=== WHAT TO DO ===
Each line in the records below that has the word "have" should be copied.

[[ AVAILABLE DATA, beginning ]]

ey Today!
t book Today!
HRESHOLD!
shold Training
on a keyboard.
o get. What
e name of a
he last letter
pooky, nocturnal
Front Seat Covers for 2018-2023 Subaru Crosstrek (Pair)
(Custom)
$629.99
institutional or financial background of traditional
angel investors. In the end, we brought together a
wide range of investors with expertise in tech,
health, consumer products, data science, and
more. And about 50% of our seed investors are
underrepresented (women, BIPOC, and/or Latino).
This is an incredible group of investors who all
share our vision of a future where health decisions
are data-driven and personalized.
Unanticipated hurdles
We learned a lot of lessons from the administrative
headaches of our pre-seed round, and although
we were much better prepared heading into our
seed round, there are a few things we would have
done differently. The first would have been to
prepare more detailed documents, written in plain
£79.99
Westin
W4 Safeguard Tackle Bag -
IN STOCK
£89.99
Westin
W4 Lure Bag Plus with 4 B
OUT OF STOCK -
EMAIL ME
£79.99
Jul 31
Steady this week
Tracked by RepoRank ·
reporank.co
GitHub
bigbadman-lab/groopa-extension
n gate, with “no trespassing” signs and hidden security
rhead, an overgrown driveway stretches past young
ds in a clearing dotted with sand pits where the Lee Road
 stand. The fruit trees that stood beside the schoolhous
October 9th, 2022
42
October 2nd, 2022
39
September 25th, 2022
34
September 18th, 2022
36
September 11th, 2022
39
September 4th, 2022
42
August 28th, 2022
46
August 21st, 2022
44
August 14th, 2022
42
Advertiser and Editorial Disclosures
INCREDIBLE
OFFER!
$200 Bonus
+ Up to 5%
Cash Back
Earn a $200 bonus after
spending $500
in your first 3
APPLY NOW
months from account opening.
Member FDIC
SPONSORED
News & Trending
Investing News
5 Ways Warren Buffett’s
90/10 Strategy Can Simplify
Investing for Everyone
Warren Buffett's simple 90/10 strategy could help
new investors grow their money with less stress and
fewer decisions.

[[ AVAILABLE DATA, end ]]

=== ANSWER BOX ===
seed round, there are a few things we would have
done differently. The first would have been to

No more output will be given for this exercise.